Creating a Quality-Control Process
Al Waller, general manager of Louisiana-based Fradella’s Collision Centers, once had 14 percent of production volume that needed to be reworked for some type of imperfection. Those comebacks created significant additional costs, efficiency losses, time management issues and customer satisfaction problems. That was before Waller implemented a simple quality-control process that he says can be replicated at any shop.
Shops will never be perfect, but they can astronomically reduce their comeback frequency by implementing a quality-control process. We’ve been using a very basic, straight-forward quality control process for roughly 25 years that any shop location can easily implement today. It consists of the following five steps:
1. Review the repair order. In our shop, the person who writes estimates is called the repair process manager (RPM). It doesn’t matter what you call the position; any shop can do this with their current estimator. They review the estimate and assess whether every necessary item was transferred to the repair order—a document that includes the final descriptions of work that will be performed. The RPM reviews that information directly with the technician so everyone clearly understands what work the customer agreed to, and what the technician’s responsibilities are to make the repair.
2. Complete a process checklist. We created a generic quality control checklist that technicians complete during the repair process. The purpose is to assign accountability to each technician who works on the vehicle by verifying that they’ve performed certain operations.
The checklist is a one-page document split into three departments—body, paint and detail. It includes key processes that technicians in each department must complete for every repair. Each department has its own set of items that must be checked off on every job.

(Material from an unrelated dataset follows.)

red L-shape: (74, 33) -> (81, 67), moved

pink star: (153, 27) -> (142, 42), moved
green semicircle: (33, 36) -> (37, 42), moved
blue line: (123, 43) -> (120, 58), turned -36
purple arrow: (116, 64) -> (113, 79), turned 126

The checklist includes items such as seam sealer application, disconnection and reconnection of lights, alignment of lights, mechanical operations, checking for panel dents, undercoating application, corrosion protection application, checking dash lights, identifying water leaks or wind noises, and removal of overspray.
The checklist is stored on the dash of every vehicle so technicians are able to verify that all necessary items have been addressed as the repair process continues.
3. Perform in-process assessments. The RPM regularly looks at every car as jobs move through the repair process. The RPM never walks past a car without looking it over, and always assesses jobs before they move to the next department. For example, the RPM always looks at jobs when the body department is finished before moving it to the paint department. That helps identify any imperfections that will cause delays in the paint booth, and prevents moving vehicles backward during the process. In addition, if you inspect vehicles right after they come out of the spray booth, you can immediately identify whether any nibs, sags, runs or color match problems exist. You’re able to take care of those things right away, rather than when the customer is waiting in your lobby. The RPM spends just a couple minutes assessing vehicles roughly five separate times throughout the repair. Overall, it requires about 20 minutes of time for each job.
It’s extremely important to have a manager inspecting vehicles throughout the repair and communicating with the people who are doing the work. Implementing that step alone will make a huge positive difference in any shop in terms of rework and unsatisfied customers. If you do this throughout the process, the time you need to spend assessing vehicles at the end is significantly reduced.
4. Review the checklist. At the end of the repair, the RPM assesses the technician checklist in its entirety. They compare the checklist to the car, and sign-off on each item to verify that it was completed with proper quality and accuracy before scheduling the delivery.
5. Take a road test. Take every vehicle for a test drive following completion of the repair. Make sure the car handles properly if you made any frame repairs, and listen for wind noises caused by air leaks if you made adjustments to any doors or seals. Don’t just drive the car around the block. Drive the car several miles to incorporate different speeds and road conditions to ensure there are no problems.
Make sure to allow ample time for the quality-control process, especially steps four and five. Shops commit to have cars ready by a certain time, but, in many situations, technicians work on final repairs right up to the time when customers show up. The quality-control process goes out the window in those situations. It’s either done too quickly or doesn’t get done at all. When scheduling deliveries, give yourself some padding room at the end to thoroughly look everything over one final time. That way nobody needs to scramble to make last-minute adjustments.
This isn’t a complicated or time-consuming process. It’s just a matter of visually inspecting vehicles and physically testing them before customers pick them up. The key is to be disciplined about doing this on every job, and to make it a foundation of your business.